We started with a romantic wine and shnitzel melave malka by the water (obviously we lit some candles and youtube has a great Italian music selection). But is it even a motzei Shabbos in Venice is you don’t have a Frulala run (alcoholic smoothie stand under the OK – check the menu)?! The streets at night were ridiculously empty (now that we think about it, it was also 2 am), so we also chilled with our new Shabbos buds at some famous landmarks with no other people in sight. GhettoGang. Our ride or die. You know who you all are and you’re loving this shout out.
SUNDAY – our last hustle before our flight out to Croatia. We split up for A to take the Jewish ghetto tour (A MUST DO!), while R got to explore the little nuances of the island. It started with Calle Varisco, the most narrow street in Venice. On the way to the boat bookstore from there, you can pass the Venice hospital – all landmarks are easy to miss in Venice because they maintain the original ancient facade, and then redo the entire interior. No picture can properly capture the Libreria Acqua Alta, which is a bookstore with many twists and turns and quirks. Right next door to the library, there’s a window where you can see famous Venetian masks being made from scratch.

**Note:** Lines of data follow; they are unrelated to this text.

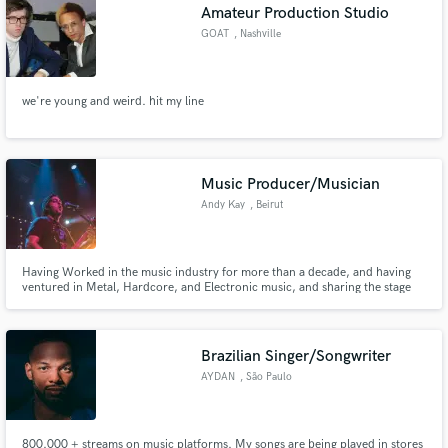
Amateur Production Studio
GOAT
, Nashville
we're young and weird. hit my line
Music Producer/Musician
Andy Kay
, Beirut
Having Worked in the music industry for more than a decade, and having
ventured in Metal, Hardcore, and Electronic music, and sharing the stage
with international acts, I can provide you with a lot of compositions, sound
design and a lot more to write your own music and share it to the world.
Brazilian Singer/Songwriter
AYDAN
, São Paulo
800.000 + streams on music platforms. My songs are being played in stores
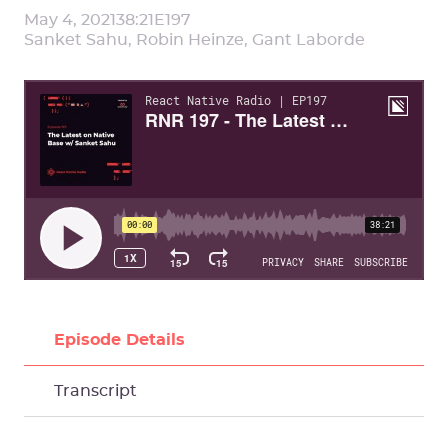
May 4, 2021
38:21
E
197
Sanket Sahu, Robin Heinze, Gant Laborde
Episode Details
Transcript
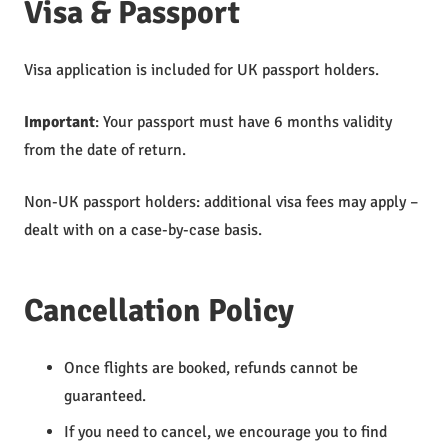
Visa & Passport
Visa application is included for UK passport holders.
Important
: Your passport must have 6 months validity
from the date of return.
Non-UK passport holders: additional visa fees may apply –
dealt with on a case-by-case basis.
Cancellation Policy
Once flights are booked, refunds cannot be
guaranteed.
If you need to cancel, we encourage you to find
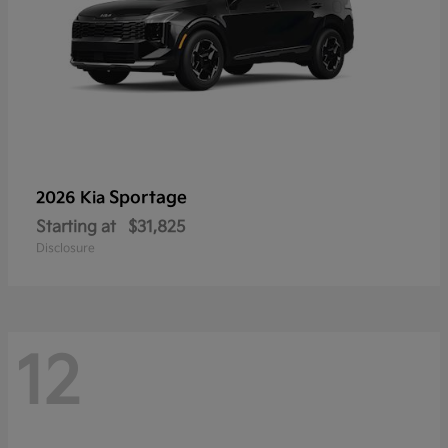
Sportage
2026 Kia
Starting at
$31,825
Disclosure
12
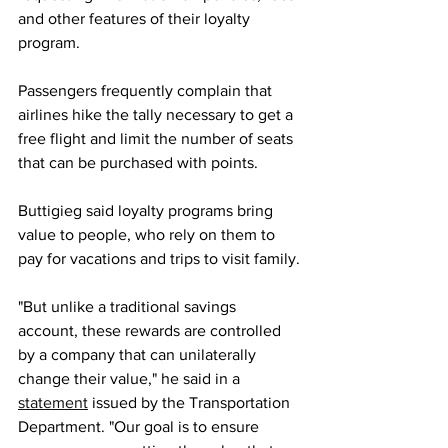
and other features of their loyalty 
program.
Passengers frequently complain that 
airlines hike the tally necessary to get a 
free flight and limit the number of seats 
that can be purchased with points.
Buttigieg said loyalty programs bring 
value to people, who rely on them to 
pay for vacations and trips to visit family.
"But unlike a traditional savings 
account, these rewards are controlled 
by a company that can unilaterally 
change their value," he said in a 
statement
 issued by the Transportation 
Department. "Our goal is to ensure 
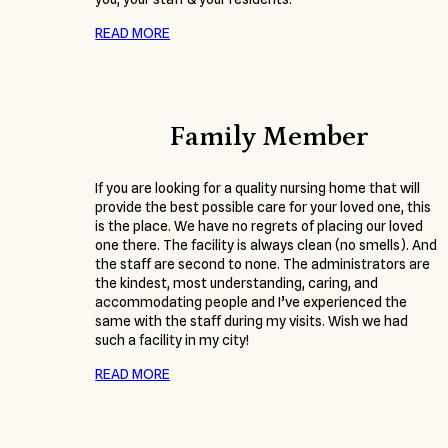
READ MORE
Family Member
If you are looking for a quality nursing home that will
provide the best possible care for your loved one, this
is the place. We have no regrets of placing our loved
one there. The facility is always clean (no smells). And
the staff are second to none. The administrators are
the kindest, most understanding, caring, and
accommodating people and I’ve experienced the
same with the staff during my visits. Wish we had
such a facility in my city!
READ MORE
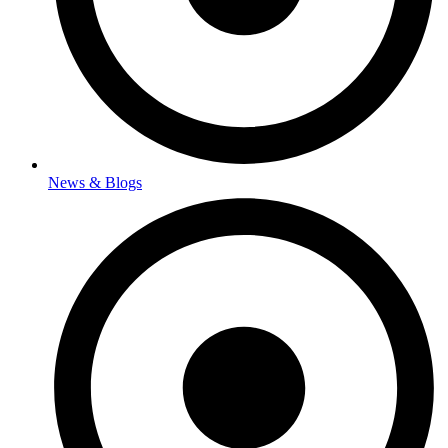
News & Blogs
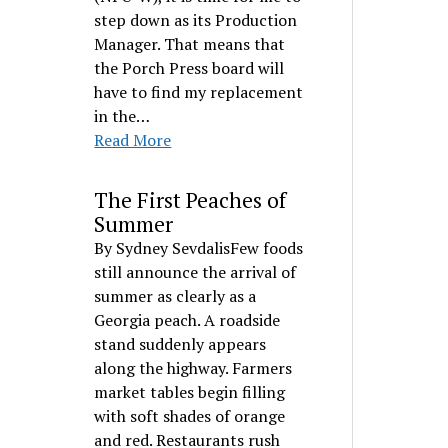
step down as its Production
Manager. That means that
the Porch Press board will
have to find my replacement
in the…
Read More
The First Peaches of
Summer
By Sydney SevdalisFew foods
still announce the arrival of
summer as clearly as a
Georgia peach. A roadside
stand suddenly appears
along the highway. Farmers
market tables begin filling
with soft shades of orange
and red. Restaurants rush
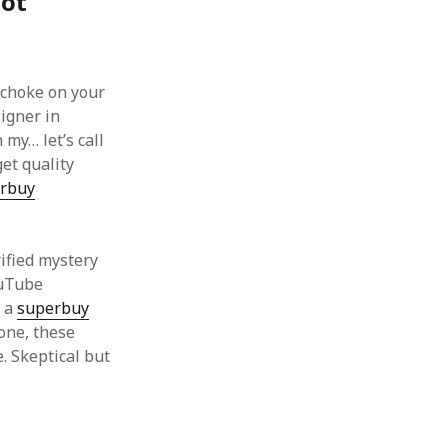
Got
 choke on your
signer in
 my… let’s call
get quality
rbuy
rified mystery
ouTube
g a
superbuy
one, these
. Skeptical but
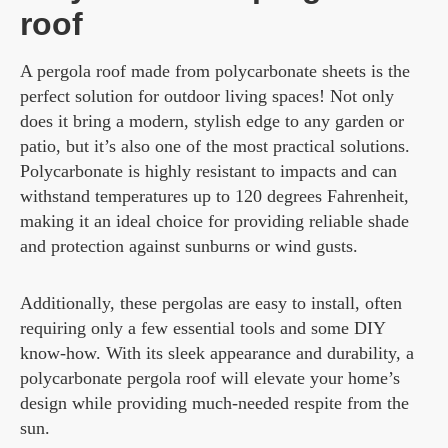
roof
A pergola roof made from polycarbonate sheets is the
perfect solution for outdoor living spaces! Not only
does it bring a modern, stylish edge to any garden or
patio, but it’s also one of the most practical solutions.
Polycarbonate is highly resistant to impacts and can
withstand temperatures up to 120 degrees Fahrenheit,
making it an ideal choice for providing reliable shade
and protection against sunburns or wind gusts.
Additionally, these pergolas are easy to install, often
requiring only a few essential tools and some DIY
know-how. With its sleek appearance and durability, a
polycarbonate pergola roof will elevate your home’s
design while providing much-needed respite from the
sun.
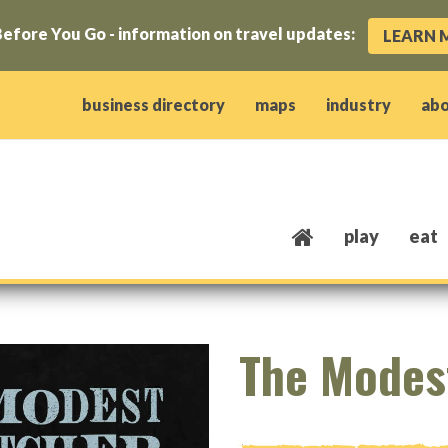
efore You Go - information on travel updates:
LEARN 
ow)
window)
w window)
opens new window)
 client window)
business directory
maps
industry
ab
play
eat
The Modes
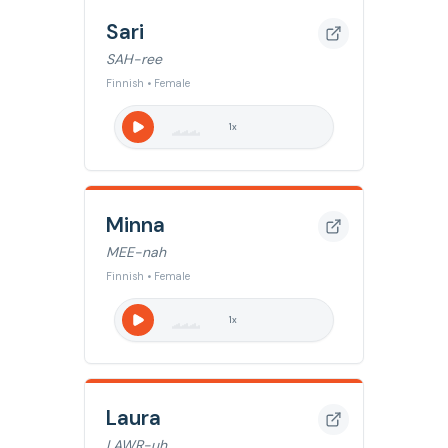
Sari
SAH-ree
Finnish • Female
1
x
Minna
MEE-nah
Finnish • Female
1
x
Laura
LAWR-uh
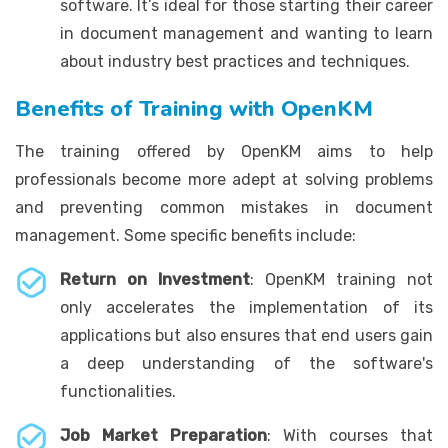
software. It’s ideal for those starting their career
in document management and wanting to learn
about industry best practices and techniques.
Benefits of Training with OpenKM
The training offered by OpenKM aims to help
professionals become more adept at solving problems
and preventing common mistakes in document
management. Some specific benefits include:
Return on Investment
: OpenKM training not
only accelerates the implementation of its
applications but also ensures that end users gain
a deep understanding of the software's
functionalities.
Job Market Preparation
: With courses that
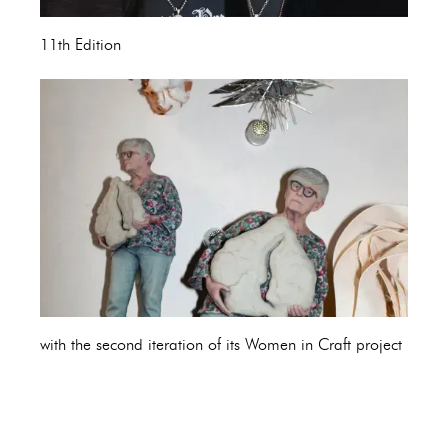
11th Edition
with the second iteration of its Women in Craft project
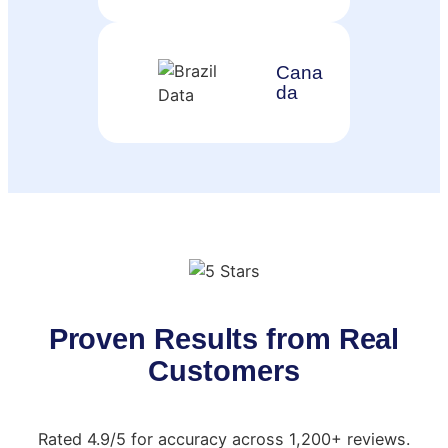
Cana
da
Proven Results from Real
Customers
Rated 4.9/5 for accuracy across 1,200+ reviews.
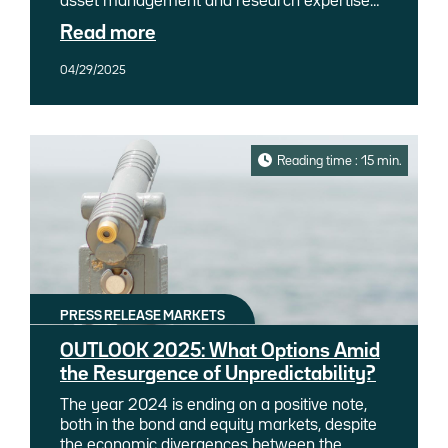
asset management and research expertise
under the leadership of Gaëlle Malléjac,
Read more
Global CIO, Ostrum Asset Management
(Ostrum AM), an affiliate of Natixis
04/29/2025
Investment Managers, is pleased to
announce three new appointments within this
division.
Reading time : 15 min.
PRESS RELEASE MARKETS
OUTLOOK 2025: What Options Amid
the Resurgence of Unpredictability?
The year 2024 is ending on a positive note,
both in the bond and equity markets, despite
the economic divergences between the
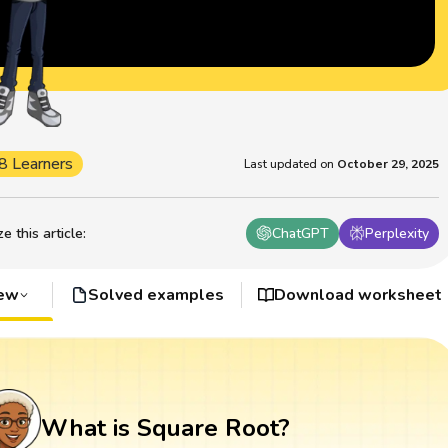
8 Learners
Last updated on
October 29, 2025
 this article
:
ChatGPT
Perplexity
iew
Solved examples
Download worksheet
What is Square Root?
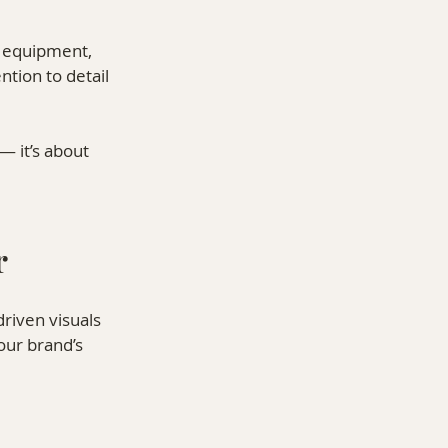
e equipment, 
ntion to detail 
— it’s about 
r
driven visuals 
our brand’s 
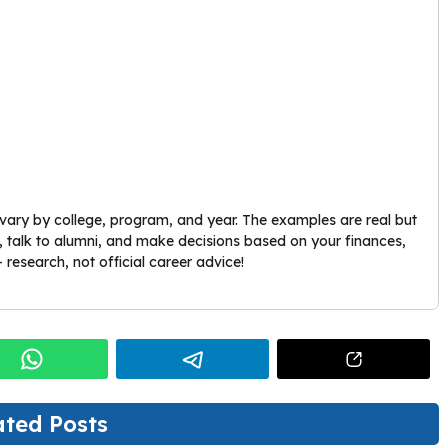
vary by college, program, and year. The examples are real but
es, talk to alumni, and make decisions based on your finances,
 research, not official career advice!
ated Posts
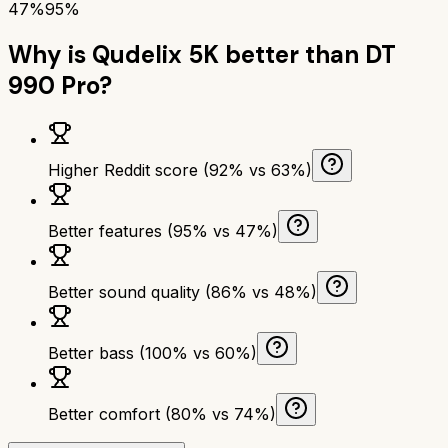
47%
95%
Why is
Qudelix 5K
better than
DT
990 Pro
?
Higher Reddit score (92% vs 63%)
Better features (95% vs 47%)
Better sound quality (86% vs 48%)
Better bass (100% vs 60%)
Better comfort (80% vs 74%)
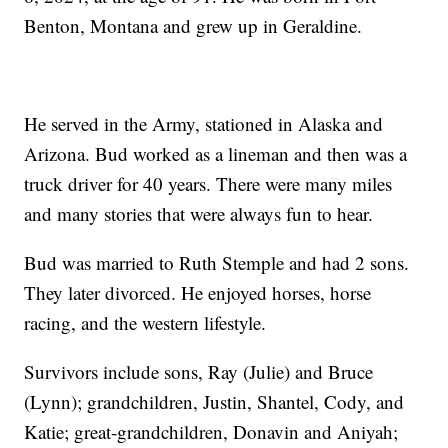
Benton, Montana and grew up in Geraldine.
He served in the Army, stationed in Alaska and
Arizona. Bud worked as a lineman and then was a
truck driver for 40 years. There were many miles
and many stories that were always fun to hear.
Bud was married to Ruth Stemple and had 2 sons.
They later divorced. He enjoyed horses, horse
racing, and the western lifestyle.
Survivors include sons, Ray (Julie) and Bruce
(Lynn); grandchildren, Justin, Shantel, Cody, and
Katie; great-grandchildren, Donavin and Aniyah;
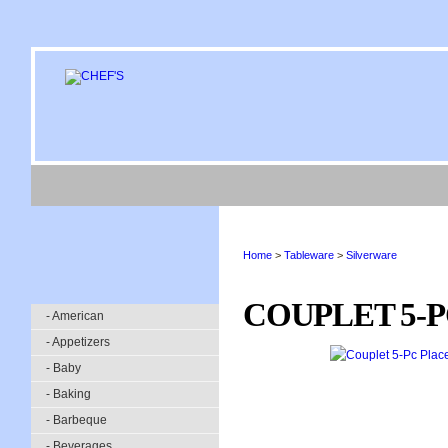
Home
>
Tableware
>
Silverware
COUPLET 5-P
- American
- Appetizers
- Baby
- Baking
- Barbeque
- Beverages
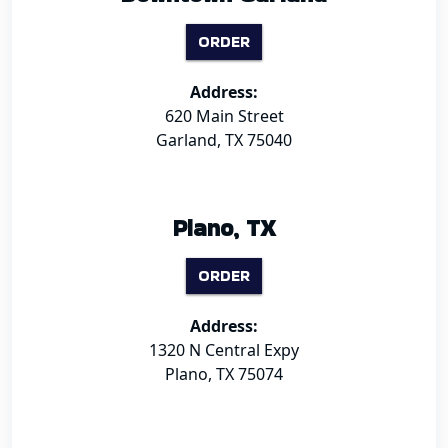
ORDER
Address:
620 Main Street
Garland, TX 75040
Plano, TX
ORDER
Address:
1320 N Central Expy
Plano, TX 75074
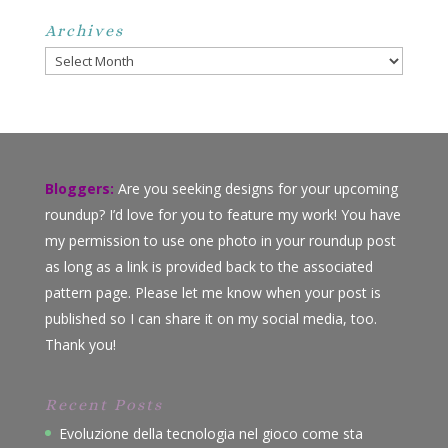
Archives
Archives
Bloggers:
Are you seeking designs for your upcoming
roundup? I’d love for you to feature my work! You have
my permission to use one photo in your roundup post
as long as a link is provided back to the associated
pattern page. Please let me know when your post is
published so I can share it on my social media, too.
Thank you!
Recent Posts
Evoluzione della tecnologia nel gioco come sta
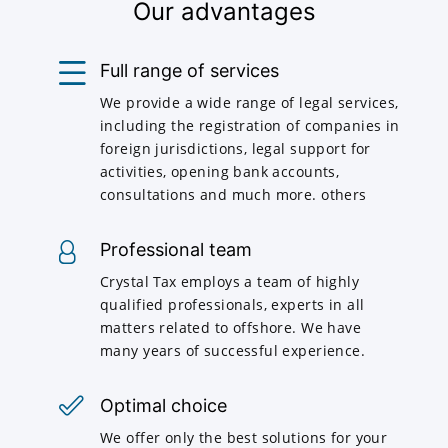
Our advantages
Full range of services
We provide a wide range of legal services,
including the registration of companies in
foreign jurisdictions, legal support for
activities, opening bank accounts,
consultations and much more. others
Professional team
Crystal Tax employs a team of highly
qualified professionals, experts in all
matters related to offshore. We have
many years of successful experience.
Optimal choice
We offer only the best solutions for your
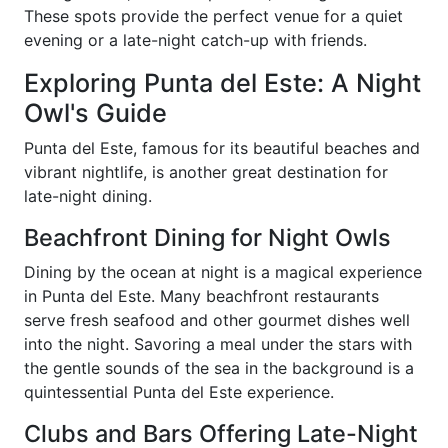
These spots provide the perfect venue for a quiet
evening or a late-night catch-up with friends.
Exploring Punta del Este: A Night
Owl's Guide
Punta del Este, famous for its beautiful beaches and
vibrant nightlife, is another great destination for
late-night dining.
Beachfront Dining for Night Owls
Dining by the ocean at night is a magical experience
in Punta del Este. Many beachfront restaurants
serve fresh seafood and other gourmet dishes well
into the night. Savoring a meal under the stars with
the gentle sounds of the sea in the background is a
quintessential Punta del Este experience.
Clubs and Bars Offering Late-Night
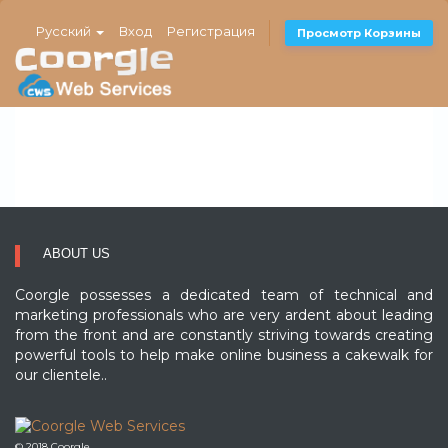
Русский
Вход
Регистрация
Просмотр Корзины
ABOUT US
Coorgle possesses a dedicated team of technical and
marketing professionals who are very ardent about leading
from the front and are constantly striving towards creating
powerful tools to help make online business a cakewalk for
our clientele..
© 2018 Coorgle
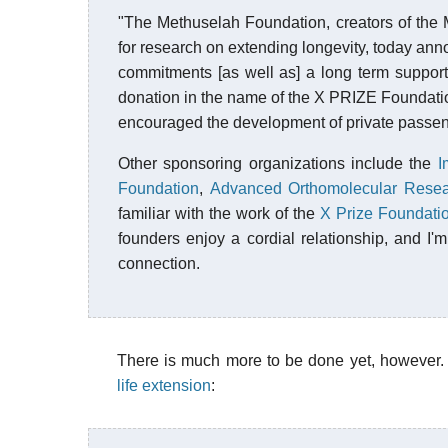
"The Methuselah Foundation, creators of the Me
for research on extending longevity, today anno
commitments [as well as] a long term suppo
donation in the name of the X PRIZE Foundation
encouraged the development of private passen
Other sponsoring organizations include the
I
Foundation
,
Advanced Orthomolecular Rese
familiar with the work of the
X Prize Foundati
founders enjoy a cordial relationship, and I'm 
connection.
There is much more to be done yet, however.
life extension
:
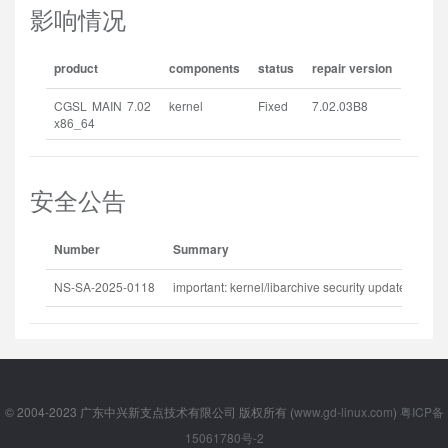
影响情况
product
components
status
repair version
CGSL MAIN 7.02
kernel
Fixed
7.02.03B8
x86_64
安全公告
Number
Summary
Rel
NS-SA-2025-0118
important: kernel/libarchive security update
202
© 2004-2023 广东中兴新支点技术有限公司 版权所有 (
www.gd-linux.com
)
粤ICP备
15061780号-2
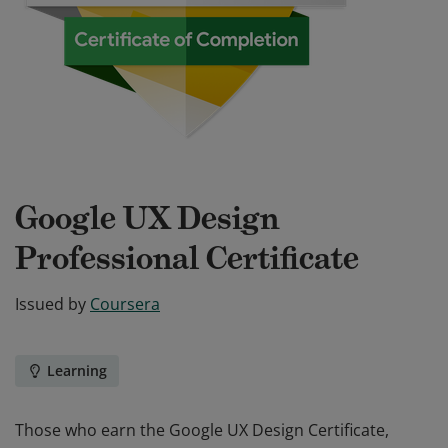
Google UX Design
Professional Certificate
Issued by
Coursera
Learning
Those who earn the Google UX Design Certificate,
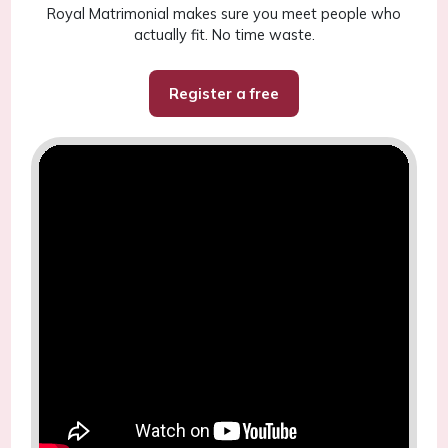
Royal Matrimonial makes sure you meet people who
actually fit. No time waste.
Register a free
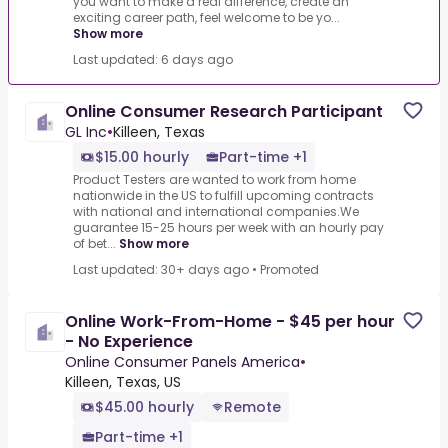
you want to make a real difference, create an
exciting career path, feel welcome to be yo...
Show more
Last updated: 6 days ago
Online Consumer Research Participant
GL Inc
•
Killeen, Texas
$15.00 hourly
Part-time +1
Product Testers are wanted to work from home
nationwide in the US to fulfill upcoming contracts
with national and international companies.We
guarantee 15-25 hours per week with an hourly pay
of bet...
Show more
Last updated: 30+ days ago
•
Promoted
Online Work-From-Home - $45 per hour
- No Experience
Online Consumer Panels America
•
Killeen, Texas, US
$45.00 hourly
Remote
Part-time +1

There’s a famous spiral staircase called Palace Contarini del Bovolo that I was able to hit up before meeting back up with A to check out San Marc’s square. We downloaded a Rick Steve’s audio guide to the area – we found out the hard way that you can’t casually sit down in the middle of the square… don’t say we didn’t warn you. Stolperstein sighting in the ghetto. We obviously couldn’t leave without having one more pizza by the water, what could be better?! (Pro tip – stock up on pizza to take with you to different countries that have no food).